Où se trouve l’idole ? Critique éthique de l’idolâtrie républicaine

Où se trouve l’idole ? Critique éthique de l’idolâtrie républicaine

 

“Nul ne percera le secret des idéologies idolâtres d’elles-mêmes s’il ne connaît le secret du logos idéal qui naquit en Occident avec les Grecs. Nul ne connaîtra le combat du logos – sa logo-machie – s’il ne se souvient que l’idole a même racine que l’idée, et que l’idée plonge ses racines dans la raison grecque. Car cette raison contemple « l’apparence générale des choses », l’eidos, cette mère de l’idée et cette fille du regard puisque eidos signifie j’ai vu. » Manuel de Dieguez

 

Dans un article publié le 21 mars 2017 dans son journal éponyme, le Journal de Paul Hoarau, Paul Hoarau faisait état de la présence à La Réunion de deux conceptions “pas encore en conflit ouvert”.

La première de ces conceptions est “la conception théorique, idéologique, idyllique selon laquelle La Réunion c’est la France ; le métropolitain à La Réunion et le Réunionnais en France sont, l’un et l’autre, chez eux ; les uns et les autres peuvent rester au pays ou aller voir ailleurs, comme bon leur semble, dans la limite des besoins, des nécessités et des compétences.” La seconde est la conception ressentie, vécue, ici, selon laquelle La Réunion et la France -françaises l’une et l’autre- sont, cependant, deux pays différents ; selon laquelle, le Réunionnais en France et le métropolitain à La Réunion, ce n’est pas toujours pareil ; selon laquelle, la mobilité des Réunionnais n’est pas « comme bon leur semble », mais, administrativement, organisée, cadrée, dans le public et, de plus en plus, dans le privé.
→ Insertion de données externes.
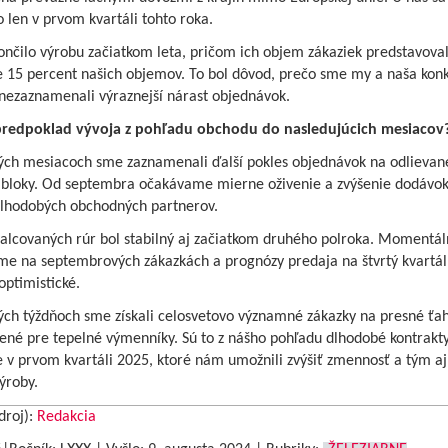
o len v prvom kvartáli tohto roka.
nčilo výrobu začiatkom leta, pričom ich objem zákaziek predstavova
Výherca súťažnej krížovk
ne 15 percent našich objemov. To bol dôvod, prečo sme my a naša kon
nezaznamenali výraznejší nárast objednávok.
predpoklad vývoja z pohľadu obchodu do nasledujúcich mesiacov
Editoriál
ných mesiacoch sme zaznamenali ďalší pokles objednávok na odlievan
 bloky. Od septembra očakávame mierne oživenie a zvýšenie dodávok
dlhodobých obchodných partnerov.
Jedálny lístok 12. – 25. 8. 
valcovaných rúr bol stabilný aj začiatkom druhého polroka. Momentál
me na septembrových zákazkách a prognózy predaja na štvrtý kvartál
ptimistické.
ých týždňoch sme získali celosvetovo významné zákazky na presné ťa
ené pre tepelné výmenníky. Sú to z nášho pohľadu dlhodobé kontrakty
 v prvom kvartáli 2025, ktoré nám umožnili zvýšiť zmennosť a tým aj
ýroby.
droj):
Redakcia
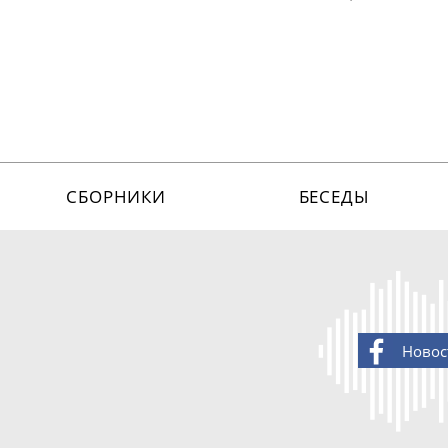
СБОРНИКИ
БЕСЕДЫ
Новос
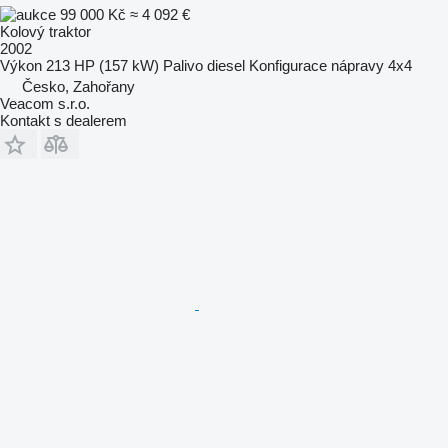
99 000 Kč
≈ 4 092 €
Kolový traktor
2002
Výkon
213 HP (157 kW)
Palivo
diesel
Konfigurace nápravy
4x4
Česko, Zahořany
Veacom s.r.o.
Kontakt s dealerem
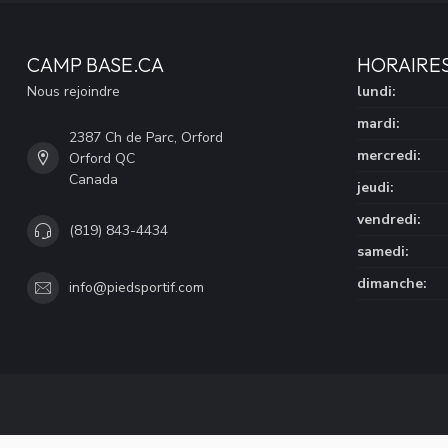
CAMP BASE.CA
HORAIRE
Nous rejoindre
lundi:
mardi:
2387 Ch de Parc, Orford
mercredi:
Orford QC
Canada
jeudi:
vendredi:
(819) 843-4434
samedi:
dimanche:
info@piedsportif.com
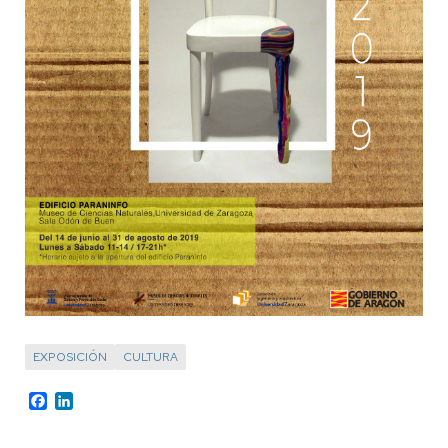
EXPOSICIÓN
CULTURA
Facebook
LinkedIn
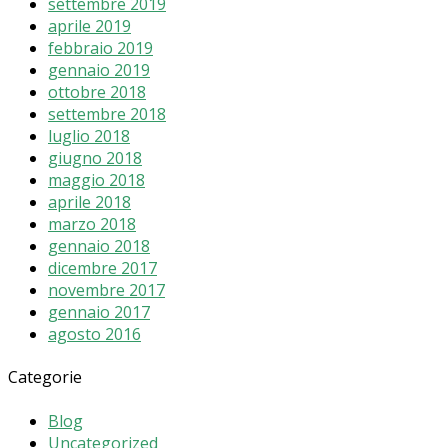
settembre 2019
aprile 2019
febbraio 2019
gennaio 2019
ottobre 2018
settembre 2018
luglio 2018
giugno 2018
maggio 2018
aprile 2018
marzo 2018
gennaio 2018
dicembre 2017
novembre 2017
gennaio 2017
agosto 2016
Categorie
Blog
Uncategorized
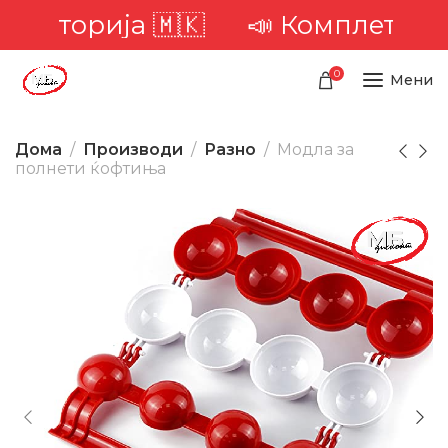
рија 🇲🇰
📣 Комплетна достава
0
Мени
Дома
Производи
Разно
Модла за
полнети ќофтиња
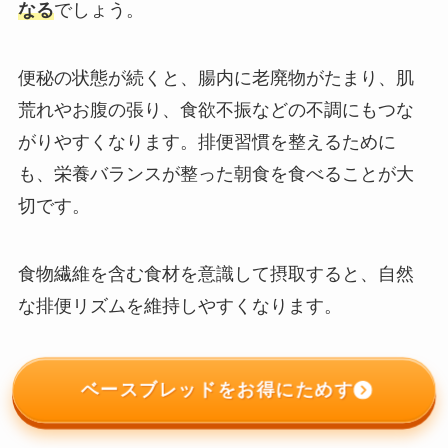
なる
でしょう。
便秘の状態が続くと、腸内に老廃物がたまり、肌
荒れやお腹の張り、食欲不振などの不調にもつな
がりやすくなります。排便習慣を整えるために
も、栄養バランスが整った朝食を食べることが大
切です。
食物繊維を含む食材を意識して摂取すると、自然
な排便リズムを維持しやすくなります。
ベースブレッドをお得にためす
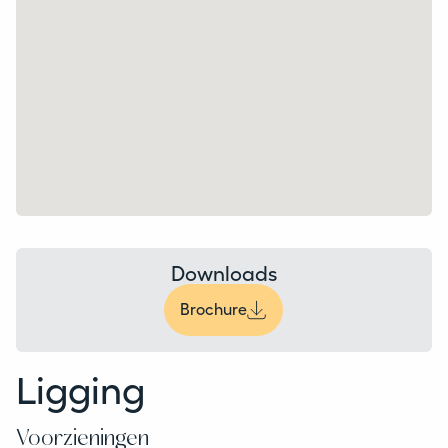
Downloads
Brochure
Ligging
Voorzieningen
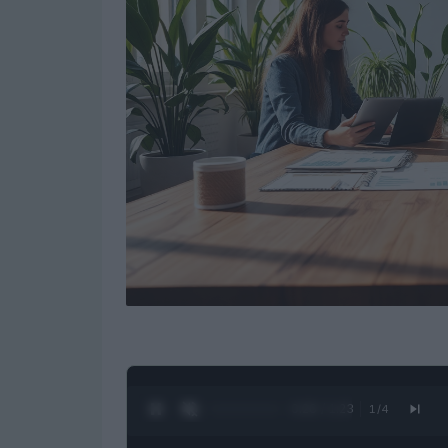
0:27 / 1:23
1
/
4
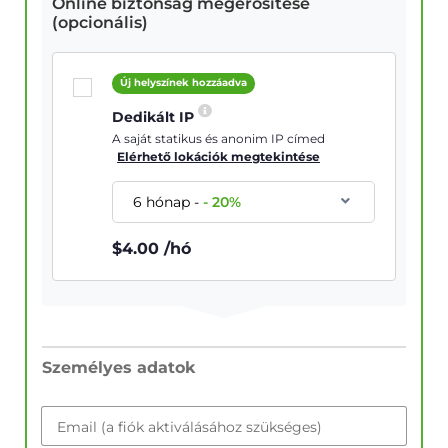
Online biztonság megerősítése
(opcionális)
Új helyszínek hozzáadva
Dedikált IP
A saját statikus és anonim IP címed
Elérhető lokációk megtekintése
6 hónap
-
-
20
%
$
4.00
/hó
Személyes adatok
Email (a fiók aktiválásához szükséges)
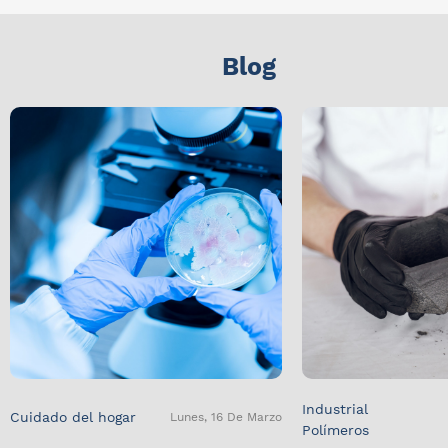
Blog
Industrial
Cuidado del hogar
Lunes, 16 De Marzo
Polímeros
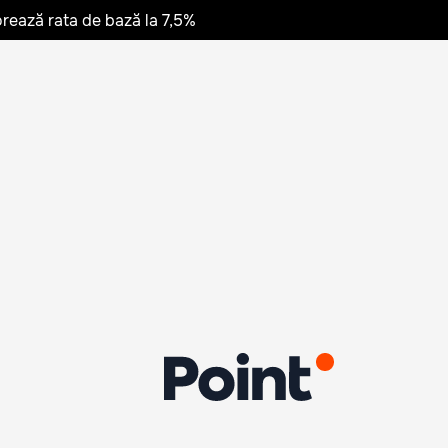
rează rata de bază la 7,5%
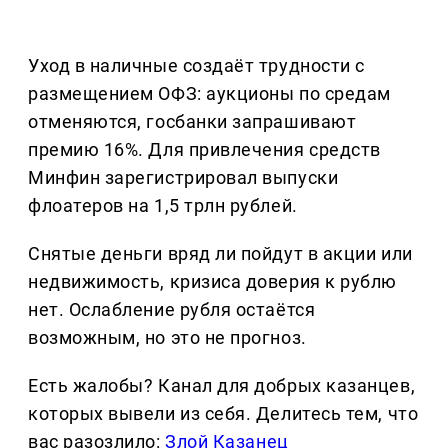
Уход в наличные создаёт трудности с
размещением ОФЗ: аукционы по средам
отменяются, госбанки запрашивают
премию 16%. Для привлечения средств
Минфин зарегистрировал выпуски
флоатеров на 1,5 трлн рублей.
Снятые деньги вряд ли пойдут в акции или
недвижимость, кризиса доверия к рублю
нет. Ослабление рубля остаётся
возможным, но это не прогноз.
Есть жалобы? Канал для добрых казанцев,
которых вывели из себя. Делитеcь тем, что
вас разозлило:
Злой Казанец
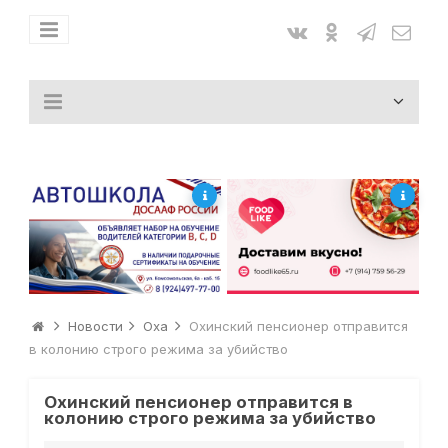
Новости
Оха
Охинский пенсионер отправится
в колонию строго режима за убийство
Охинский пенсионер отправится в
колонию строго режима за убийство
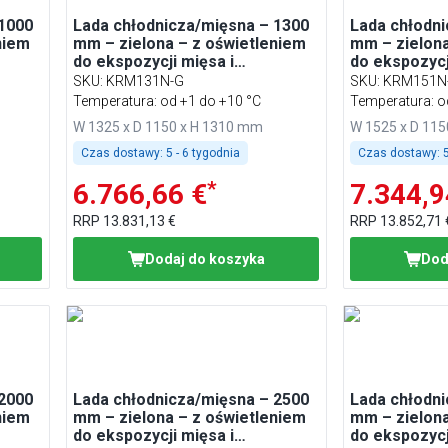
 1000
Lada chłodnicza/mięsna – 1300
Lada chłodni
niem
mm – zielona – z oświetleniem
mm – zielona
do ekspozycji mięsa i
do ekspozycj
podświetlanym panelem
podświetlan
SKU
:
KRM131N-G
SKU
:
KRM151N
przednim
przednim
Temperatura: od +1 do +10 °C
Temperatura: o
W 1325 x D 1150 x H 1310 mm
W 1525 x D 11
Czas dostawy:
5 - 6 tygodnia
Czas dostawy:
5
*
6.766,66 €
7.344,9
RRP
13.831,13 €
RRP
13.852,71 
Dodaj do koszyka
Dod
 2000
Lada chłodnicza/mięsna – 2500
Lada chłodni
niem
mm – zielona – z oświetleniem
mm – zielona
do ekspozycji mięsa i
do ekspozycj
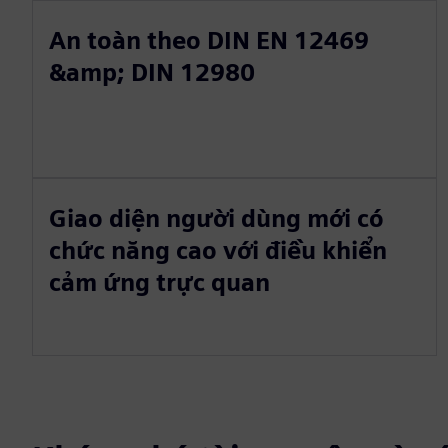
An toàn theo DIN EN 12469
&amp; DIN 12980
Giao diện người dùng mới có
chức năng cao với điều khiển
cảm ứng trực quan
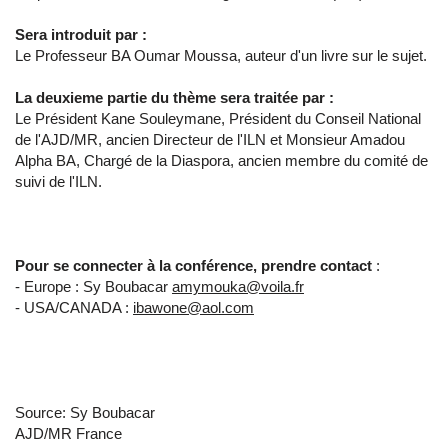
Sera introduit par :
Le Professeur BA Oumar Moussa, auteur d'un livre sur le sujet.
La deuxieme partie du thème sera traitée par :
Le Président Kane Souleymane, Président du Conseil National
de l'AJD/MR, ancien Directeur de l'ILN et Monsieur Amadou
Alpha BA, Chargé de la Diaspora, ancien membre du comité de
suivi de l'ILN.
Pour se connecter à la conférence, prendre contact
:
- Europe : Sy Boubacar
amymouka@voila.fr
- USA/CANADA :
ibawone@aol.com
Source: Sy Boubacar
AJD/MR France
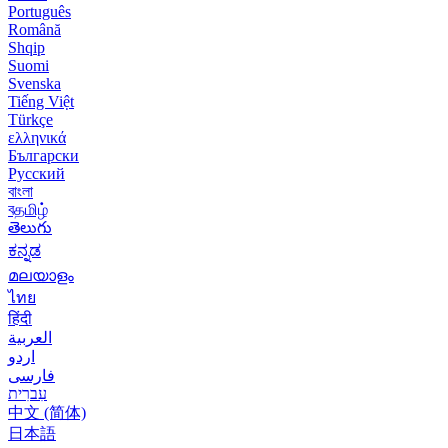
Português
Română
Shqip
Suomi
Svenska
Tiếng Việt
Türkçe
ελληνικά
Български
Русский
বাংলা
বதமிழ்
తెలుగు
ಕನ್ನಡ
മലയാളം
ไทย
हिंदी
العربية
اردو
فارسی
עִברִית
中文 (简体)
日本語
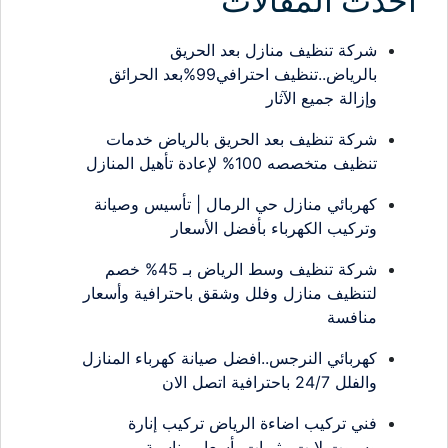
احدث المقالات
شركة تنظيف منازل بعد الحريق
بالرياض..تنظيف احترافي99%بعد الحرائق
وإزالة جميع الآثار
شركة تنظيف بعد الحريق بالرياض خدمات
تنظيف متخصصه 100% لإعادة تأهيل المنازل
كهربائي منازل حي الرمال | تأسيس وصيانة
وتركيب الكهرباء بأفضل الأسعار
شركة تنظيف وسط الرياض بـ 45% خصم
لتنظيف منازل وفلل وشقق باحترافية وأسعار
منافسة
كهربائي النرجس..افضل صيانة كهرباء المنازل
والفلل 24/7 باحترافية اتصل الان
فني تركيب اضاءة الرياض تركيب إنارة
وسبوت لايت وثريات بأسعار مناسبة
Le fait que Paul Hoarau qualifie la première conception de « théorique, idéologique, idyllique » et la seconde de « ressentie, vécue, ici » n’est pas anodin. Cette qualification est dotée d’une puissance heuristique insoupçonnée à mon sens. Elle peut servir de pierre angulaire à une critique de la morale dominatrice française à partir d’une éthique libératrice réunionnaise (Je me réfère ici à la distinction faite entre morale et éthique par le philosophe Enrique Dussel sur laquelle je reviendrai).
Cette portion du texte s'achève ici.